Vaitheeswaran strongly believes that today’s energy companies must play a leading role in the new energy paradigm. Dramatic changes will not happen fast enough unless the know-how and sophistication of the energy incumbents is directed toward our environmental and social challenges.

“If it is something that is made up exclusively of people who are outside the energy system, then it will be much harder than it needs to be,” he says. “We need everyone on board. There is no time for infighting or pointing fingers–let’s roll up our sleeves, do what works and what works best.”

Energy companies are not evil, says Vaitheeswaran. They provide valuable products and services that make society move. Now that our expectations of those products and services have changed, those companies need to find new ways to deliver them. They can do that by taking the environment out of their business.

Vaitheeswaran points to automobiles as an example. He’s positive about the future of the auto industry because of what its product offers: Personal mobility. That is something that will always be in demand, especially among the growing middle classes in less-developed countries.

“The idea that [personal mobility] needs to be provided by burning a nasty, environmentally-polluting, geo-politically complicated fuel like gasoline, to me seems a relic of history. If auto companies are able to see their business models as meeting the consumer needs and aspirations for sustainable mobility, rather than selling hunks of steel that are burning an unfriendly fuel–then I think they have every chance of seeing success,” he says.

With every executive who sees the value in creating cleaner, more efficient forms of energy and transport, there is another who believes that they will only make a small a difference. The seemingly glacial pace of change within some companies is evidence that renewables and next-generation transportation are sometimes seen as a science project rather than a business driver.

“I would say those executives lack imagination,” says Vaitheeswaran. “When you talk about a sustainable future–one that can meet the needs of six, seven, eight billion people on earth in a fashion that is consistent with a planet worthy of our grandchildren–it seems to me there is absolutely no future for burning fossil fuels in the dirty and inefficient way that we do today.”

The pillars of instability that Vaitheeswaran points to–climate change, geopolitics and energy poverty–are so big, companies can no longer avoid them. These pillars will be the foundation of company growth and wealth creation in the new energy economy, he says.

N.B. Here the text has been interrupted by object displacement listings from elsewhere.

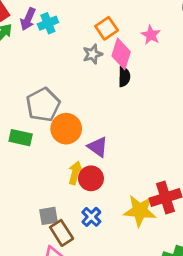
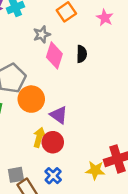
gray star: (93, 54) -> (42, 35), moved
pink diamond: (121, 54) -> (54, 55), moved
yellow star: (140, 211) -> (95, 170), size x0.7

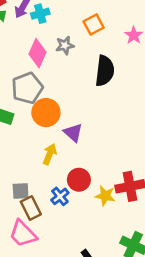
black semicircle: (82, 54) -> (105, 71), size x1.6
pink diamond: (54, 55) -> (37, 53), moved
red circle: (53, 142) -> (79, 180), moved

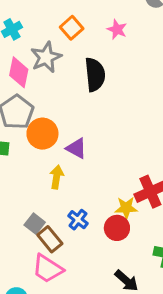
gray star: (65, 45) -> (46, 57), size x1.5
red circle: (79, 180) -> (117, 228), moved
gray square: (21, 191) -> (35, 224), turned -36

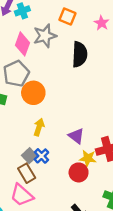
orange square: (72, 28) -> (67, 17), turned -35
purple triangle: (76, 148) -> (76, 136), moved
blue cross: (78, 220) -> (41, 156), moved
gray square: (35, 224) -> (29, 156), moved

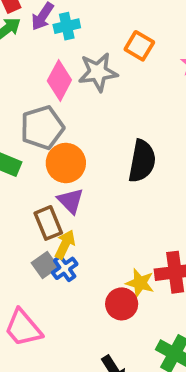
black semicircle: (80, 54) -> (142, 161), moved
yellow arrow: (39, 127) -> (65, 244), moved
purple triangle: (76, 136) -> (71, 201), moved
brown rectangle: (27, 173) -> (48, 223), moved

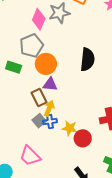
purple triangle: (71, 201) -> (50, 84), turned -35
blue cross: (65, 268) -> (50, 122), turned 32
yellow star: (140, 283) -> (70, 128), moved

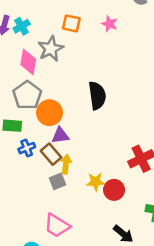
gray square: (39, 121) -> (58, 181), turned 32
blue cross: (50, 122) -> (27, 148), moved

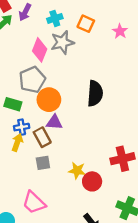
cyan cross: (22, 26) -> (55, 18), moved
yellow arrow: (66, 164) -> (17, 142), moved

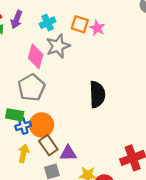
pink star: (120, 31) -> (97, 28), moved
orange circle: (49, 100) -> (42, 125), moved
purple triangle: (54, 122) -> (68, 153), moved
blue cross: (22, 127) -> (23, 126), moved

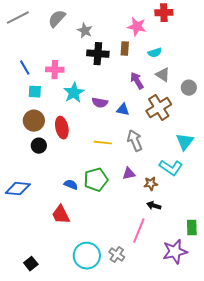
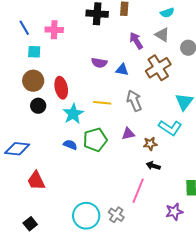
cyan semicircle: (155, 53) -> (167, 13), moved
cyan star: (74, 93) -> (73, 114), moved
red trapezoid: (61, 215) -> (36, 181), moved
purple star: (175, 252) -> (174, 212), size x0.7

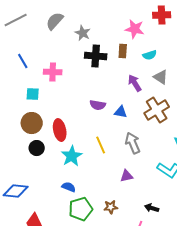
cyan semicircle: (167, 13) -> (150, 55), moved
blue line: (24, 28) -> (23, 61), moved
yellow line: (102, 103) -> (101, 145), turned 60
green pentagon: (95, 140) -> (81, 209), moved
brown star: (150, 144) -> (111, 207), moved

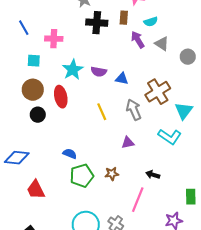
purple arrow: (135, 83) -> (138, 40), moved
brown cross: (157, 110) -> (158, 92), moved
cyan star: (72, 156) -> (73, 70), moved

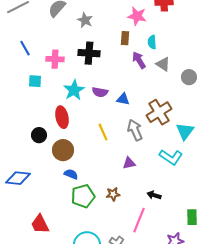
cyan semicircle: (151, 22) -> (152, 42), turned 104
black cross: (97, 23) -> (89, 53), moved
brown circle: (33, 90) -> (63, 150), moved
red trapezoid: (36, 190) -> (40, 224), moved

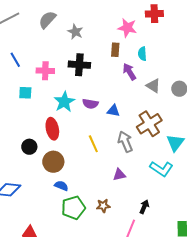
gray triangle: (163, 64) -> (153, 86), moved
black arrow: (154, 195) -> (144, 207), turned 96

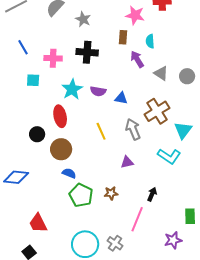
green pentagon: (73, 208) -> (81, 195), turned -30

Overturning the capital stock of the most capital intensive industries in the world is a very daunting task. But as we look to the future, we can learn from the past. Like the entrepreneurs and corporations that experimented with new technologies and business models more than a century ago, today’s energy companies can succeed by taking chances and embracing the unknown.

“I like to think of my view as one taking the long sweep of history,” says Vaitheeswaran. “We got to where we are by taking risks and embracing change. That is something we are in need of today.”

Vijay Vaitheeswaran moderated a plenary session at PennWell’s POWER-GEN Europe conference in Cologne, Germany last June.